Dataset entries
----------------------------------------
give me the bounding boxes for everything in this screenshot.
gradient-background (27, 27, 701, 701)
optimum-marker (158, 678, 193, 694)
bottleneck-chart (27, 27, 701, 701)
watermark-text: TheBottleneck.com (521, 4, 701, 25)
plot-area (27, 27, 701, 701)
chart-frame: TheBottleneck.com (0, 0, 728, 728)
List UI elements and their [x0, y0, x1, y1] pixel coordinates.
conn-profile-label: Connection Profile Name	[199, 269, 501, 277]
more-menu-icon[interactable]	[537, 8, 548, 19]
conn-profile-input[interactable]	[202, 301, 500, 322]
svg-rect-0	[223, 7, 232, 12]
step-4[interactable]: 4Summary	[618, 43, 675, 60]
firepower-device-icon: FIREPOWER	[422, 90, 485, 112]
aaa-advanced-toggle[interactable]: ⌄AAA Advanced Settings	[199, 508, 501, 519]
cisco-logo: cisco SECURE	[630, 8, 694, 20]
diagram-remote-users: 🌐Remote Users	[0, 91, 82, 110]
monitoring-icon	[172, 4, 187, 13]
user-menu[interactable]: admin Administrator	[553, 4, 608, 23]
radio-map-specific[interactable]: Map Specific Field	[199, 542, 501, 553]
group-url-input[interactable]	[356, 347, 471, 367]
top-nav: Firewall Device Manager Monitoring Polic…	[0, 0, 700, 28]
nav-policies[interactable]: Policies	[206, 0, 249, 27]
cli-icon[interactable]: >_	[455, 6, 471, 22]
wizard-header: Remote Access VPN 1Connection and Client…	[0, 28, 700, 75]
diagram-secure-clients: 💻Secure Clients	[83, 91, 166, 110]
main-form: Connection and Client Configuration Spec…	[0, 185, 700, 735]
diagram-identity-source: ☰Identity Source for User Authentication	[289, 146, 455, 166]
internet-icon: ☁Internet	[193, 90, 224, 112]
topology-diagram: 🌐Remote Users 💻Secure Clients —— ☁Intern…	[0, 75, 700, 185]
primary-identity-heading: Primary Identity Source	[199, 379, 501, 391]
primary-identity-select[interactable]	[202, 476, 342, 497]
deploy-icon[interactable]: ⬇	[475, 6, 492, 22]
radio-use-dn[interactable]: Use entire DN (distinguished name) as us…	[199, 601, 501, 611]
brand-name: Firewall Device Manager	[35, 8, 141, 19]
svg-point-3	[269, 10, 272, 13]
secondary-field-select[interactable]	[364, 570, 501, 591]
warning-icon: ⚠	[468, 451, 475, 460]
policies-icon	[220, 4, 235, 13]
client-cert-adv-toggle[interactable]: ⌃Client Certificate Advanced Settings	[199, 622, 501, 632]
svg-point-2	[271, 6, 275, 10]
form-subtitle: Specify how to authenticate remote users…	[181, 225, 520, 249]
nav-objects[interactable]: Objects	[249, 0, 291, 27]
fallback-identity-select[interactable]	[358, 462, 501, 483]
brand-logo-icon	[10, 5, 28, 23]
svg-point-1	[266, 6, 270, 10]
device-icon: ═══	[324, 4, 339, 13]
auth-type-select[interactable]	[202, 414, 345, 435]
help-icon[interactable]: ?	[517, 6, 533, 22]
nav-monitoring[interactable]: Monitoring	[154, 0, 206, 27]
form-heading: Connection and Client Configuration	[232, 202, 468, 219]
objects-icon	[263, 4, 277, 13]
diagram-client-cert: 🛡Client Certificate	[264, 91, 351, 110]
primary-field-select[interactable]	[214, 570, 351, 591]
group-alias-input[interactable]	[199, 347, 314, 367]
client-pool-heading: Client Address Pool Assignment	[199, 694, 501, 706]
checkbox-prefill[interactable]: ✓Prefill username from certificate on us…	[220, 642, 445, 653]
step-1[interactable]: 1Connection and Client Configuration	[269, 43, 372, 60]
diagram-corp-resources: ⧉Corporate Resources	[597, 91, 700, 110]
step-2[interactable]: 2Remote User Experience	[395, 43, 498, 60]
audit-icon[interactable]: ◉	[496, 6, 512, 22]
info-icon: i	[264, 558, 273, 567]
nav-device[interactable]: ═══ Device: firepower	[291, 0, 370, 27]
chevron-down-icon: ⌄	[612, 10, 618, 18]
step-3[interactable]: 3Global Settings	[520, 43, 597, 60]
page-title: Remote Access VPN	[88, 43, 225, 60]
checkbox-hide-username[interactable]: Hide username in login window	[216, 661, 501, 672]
----------------------------------------
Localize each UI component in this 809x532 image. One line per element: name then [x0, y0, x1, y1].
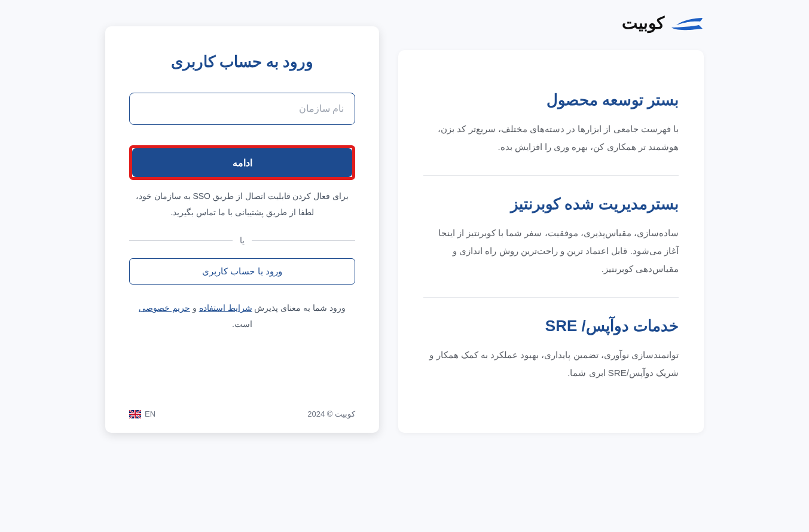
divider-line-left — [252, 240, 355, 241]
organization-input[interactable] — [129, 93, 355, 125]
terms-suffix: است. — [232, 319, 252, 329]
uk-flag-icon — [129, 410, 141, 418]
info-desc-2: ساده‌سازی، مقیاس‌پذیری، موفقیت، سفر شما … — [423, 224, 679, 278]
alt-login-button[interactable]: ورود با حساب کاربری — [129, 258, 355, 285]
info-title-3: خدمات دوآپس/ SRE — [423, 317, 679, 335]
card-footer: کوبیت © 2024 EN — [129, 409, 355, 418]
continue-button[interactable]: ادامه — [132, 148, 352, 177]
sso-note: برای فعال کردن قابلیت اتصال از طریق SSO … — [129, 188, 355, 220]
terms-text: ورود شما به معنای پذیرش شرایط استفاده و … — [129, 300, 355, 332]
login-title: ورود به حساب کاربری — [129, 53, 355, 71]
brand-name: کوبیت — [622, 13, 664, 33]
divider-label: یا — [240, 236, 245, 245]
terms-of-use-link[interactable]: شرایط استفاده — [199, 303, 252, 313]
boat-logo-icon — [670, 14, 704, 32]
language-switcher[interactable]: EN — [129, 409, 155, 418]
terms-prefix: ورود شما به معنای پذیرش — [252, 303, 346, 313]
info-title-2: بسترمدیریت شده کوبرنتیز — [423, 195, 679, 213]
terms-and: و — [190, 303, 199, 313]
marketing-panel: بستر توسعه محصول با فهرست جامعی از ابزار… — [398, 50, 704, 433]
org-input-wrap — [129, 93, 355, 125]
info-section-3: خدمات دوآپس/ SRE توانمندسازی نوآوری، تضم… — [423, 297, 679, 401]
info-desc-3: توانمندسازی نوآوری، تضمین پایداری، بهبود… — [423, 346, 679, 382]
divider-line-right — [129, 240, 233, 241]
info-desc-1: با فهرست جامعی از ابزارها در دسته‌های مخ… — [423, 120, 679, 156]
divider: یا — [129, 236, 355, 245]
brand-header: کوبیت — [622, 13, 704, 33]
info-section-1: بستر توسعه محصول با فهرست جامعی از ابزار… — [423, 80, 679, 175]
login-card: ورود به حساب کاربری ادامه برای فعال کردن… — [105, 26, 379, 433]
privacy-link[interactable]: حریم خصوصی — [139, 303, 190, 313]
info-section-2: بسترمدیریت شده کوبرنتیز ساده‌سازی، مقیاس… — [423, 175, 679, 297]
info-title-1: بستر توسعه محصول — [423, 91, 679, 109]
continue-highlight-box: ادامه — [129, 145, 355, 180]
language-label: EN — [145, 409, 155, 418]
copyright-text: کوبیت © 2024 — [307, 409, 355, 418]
----------------------------------------
* _What to produce_
Using the data above, return every line that contains the string "logo".

* _Answer for the task_
cisco-logo: cisco SECURE	[630, 8, 694, 20]
brand-logo-icon	[10, 5, 28, 23]
boat-logo-icon — [670, 14, 704, 32]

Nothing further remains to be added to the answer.